Le conseil : rejoignez-nous pour le prochain café apprentissage, on en discute 😊
5. InserScore et la nouvelle cartographie de l’offre
Les pouvoirs publics veulent rendre plus visibles les débouchés des formations et mieux connaître l’offre disponible sur les territoires. Une évolution qui pourrait, à terme, renforcer la régulation de l’apprentissage par les résultats et les besoins économiques. Ces informations permettront d’ailleurs d’assurer que l’information transmise ne soit pas trompeuse, merci Qualiopi.
À surveiller : les modalités de calcul des indicateurs clés, comme les ruptures ou l’insertion, et l’ouverture des plateformes liées à Inserjeunes.
Le conseil : vous pouvez déjà prévoir sur votre site les explications de calcul et les données non confidentielles des ruptures et de l’insertion.

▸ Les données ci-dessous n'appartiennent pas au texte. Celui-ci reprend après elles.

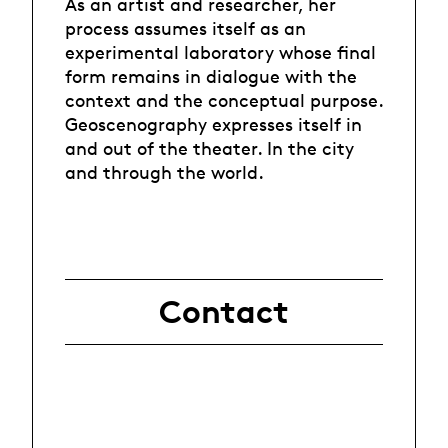
As an artist and researcher, her
process assumes itself as an
experimental laboratory whose final
form remains in dialogue with the
context and the conceptual purpose.
Geoscenography expresses itself in
and out of the theater. In the city
and through the world.
Contact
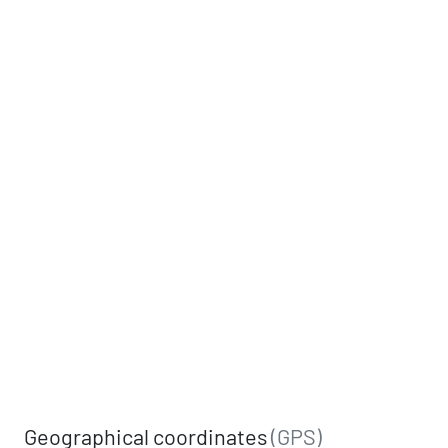
Geographical coordinates
(GPS)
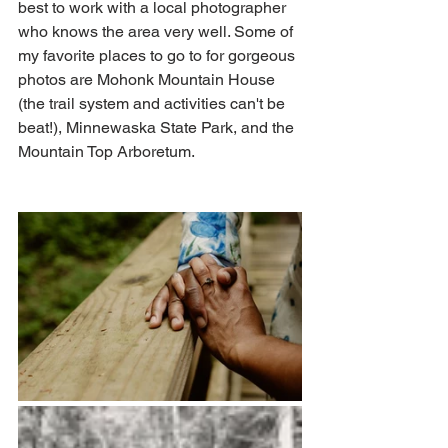
best to work with a local photographer 
who knows the area very well. Some of 
my favorite places to go to for gorgeous 
photos are Mohonk Mountain House 
(the trail system and activities can't be 
beat!), Minnewaska State Park, and the 
Mountain Top Arboretum. 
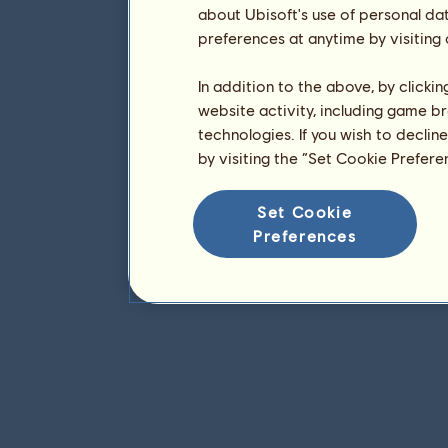
about Ubisoft's use of personal da
preferences at anytime by visiting
In addition to the above, by clicki
website activity, including game br
technologies. If you wish to declin
by visiting the “Set Cookie Prefer
Set Cookie
Preferences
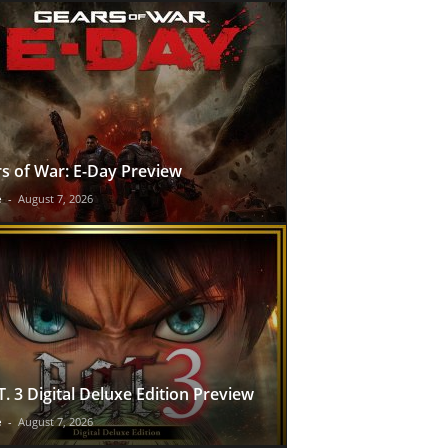
s of War: E-Day Preview
e
-
August 7, 2026
T. 3 Digital Deluxe Edition Preview
e
-
August 7, 2026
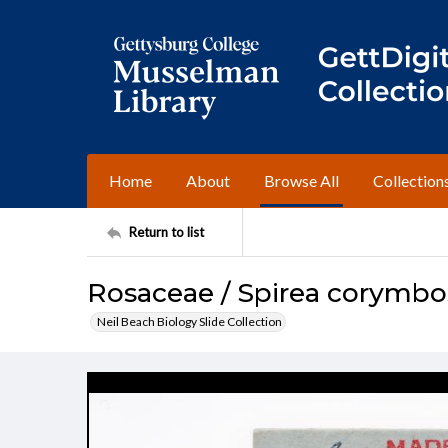
Home
About
Browse All
Collection
Return to list
Rosaceae / Spirea corymbos
Neil Beach Biology Slide Collection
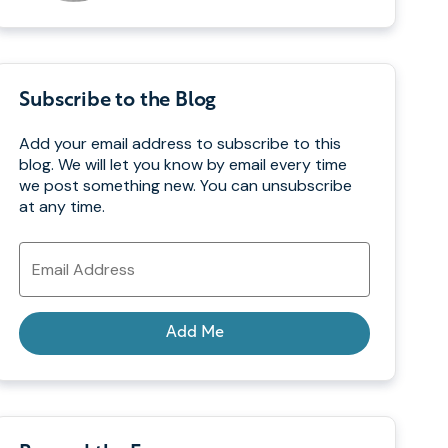
Subscribe to the Blog
Add your email address to subscribe to this
blog. We will let you know by email every time
we post something new. You can unsubscribe
at any time.
Email
Address
Add Me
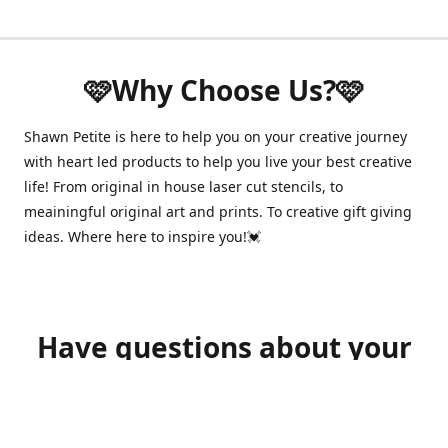
🩷Why Choose Us?🩷
Shawn Petite is here to help you on your creative journey
with heart led products to help you live your best creative
life! From original in house laser cut stencils, to
meainingful original art and prints. To creative gift giving
ideas. Where here to inspire you!💓
Have questions about your
order?
shawnpetitecustomerservice@gmail.com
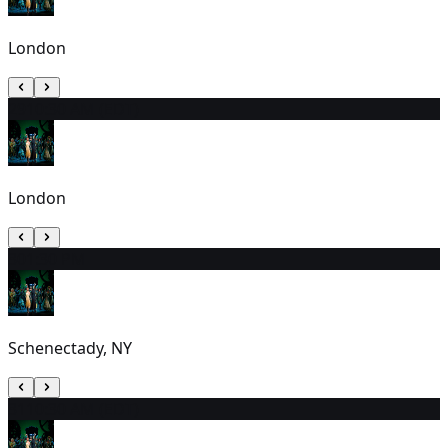
London
29
10:30 AM (EDT)
London
30
1:30 PM
Schenectady, NY
31
10:30 AM (EDT)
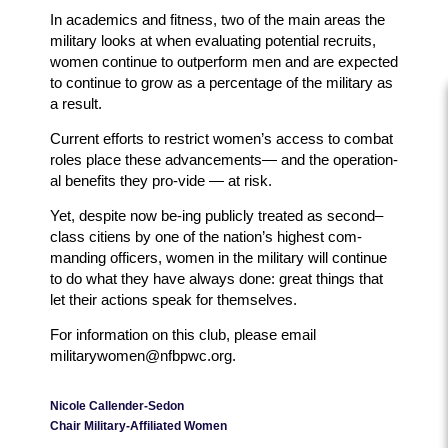
In academics and fitness, two of the main areas the
military looks at when evaluating potential recruits,
women continue to outperform men and are expected
to continue to grow as a percentage of the military as
a result.
Current efforts to restrict women’s access to combat
roles place these advancements— and the operation-
al benefits they pro-vide — at risk.
Yet, despite now be-ing publicly treated as second–
class citiens by one of the nation’s highest com-
manding officers, women in the military will continue
to do what they have always done: great things that
let their actions speak for themselves.
For information on this club, please email
militarywomen@nfbpwc.org.
Nicole Callender-Sedon
Chair Military-Affiliated Women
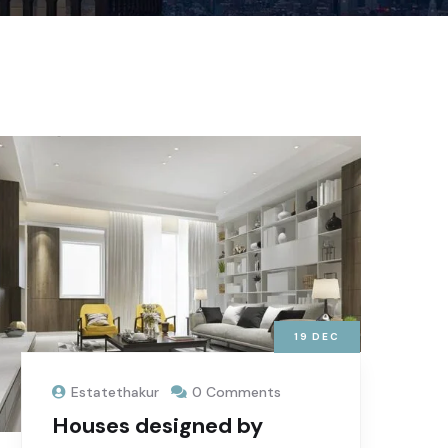
19
DEC
Estatethakur
0 Comments
Houses designed by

6. L’évolution du nombre d’apprentis
Après une première baisse en 2025, la rentrée 2026 sera décisive pour savoir si nous sommes face à un simple ajustement ou à un retournement plus durable. Il faudra surtout regarder où se concentre la baisse : niveaux, secteurs, territoires et tailles d’entreprises. Le discours auprès des employeurs en sera affecté, et les projections devront être ajustées. À noter que les nouveaux NPEC pourront aussi jouer un rôle, ainsi que la politique d’incitation, on en reparle dans le paragraphe suivant.
À surveiller : la page de la DARES dédiée aux politiques emploi : POEM. Et nos comptes sur les réseaux sociaux évidemment.
Le conseil : prévoir des moments d’échange avec les équipes pour partager les données et réfléchir à comment les présenter au mieux.
Synthèses et tableaux de bord des politiques de l’emploi de la DARES
7. PLF et PLFSS 2027
Enfin, et même si ce sera plutôt à l’automne qu’à la rentrée, les débats budgétaires pourraient une nouvelle fois modifier les règles du jeu. Deux sujets seront particulièrement sensibles : l’avenir des aides à l’embauche et le régime d’exonération de cotisations sociales des apprentis.
Pour les aides, on ne sait pas trop à quoi s’attendre. La segmentation actée pour 2026 ne devrait pas se complexifier davantage, et tant mieux, mais les montants seront potentiellement revus à la baisse. Le ministre a annoncé qu’il devrait conserver son budget apprentissage, mais il ne faut pas oublier que ce n’est pas le gouvernement qui décide seul de la loi de finances, modulo un éventuel 49.3.
Pour les cotisations en revanche, c’est plutôt mal parti. Après avoir été sauvé deux fois, le régime favorable aux apprentis est sûrement en train de vivre ses dernières heures. On sait en tout cas qu’il n’existe plus grand monde pour le défendre en haut lieu.
À surveiller : les débats commenceront dès le mois d’octobre, et s’éterniseront sûrement jusqu’en janvier. La proximité avec les présidentielles ajoute de l’huile sur le feu des négociations.
Le conseil : prendre du popcorn, et oublier que notre activité est directement impactée. Plus sérieusement, il faudra continuer le lobby auprès des parlementaires, afin que l’apprentissage continue d’être défendu dans l’hémicycle.
En résumé :
Les prochains mois seront moins ceux d’une nouvelle grande réforme que ceux de la mise en œuvre concrète des changements engagés depuis 2025. Pour les CFA, la fin d’année sera donc surtout une période d’anticipation et de préparation de 2027.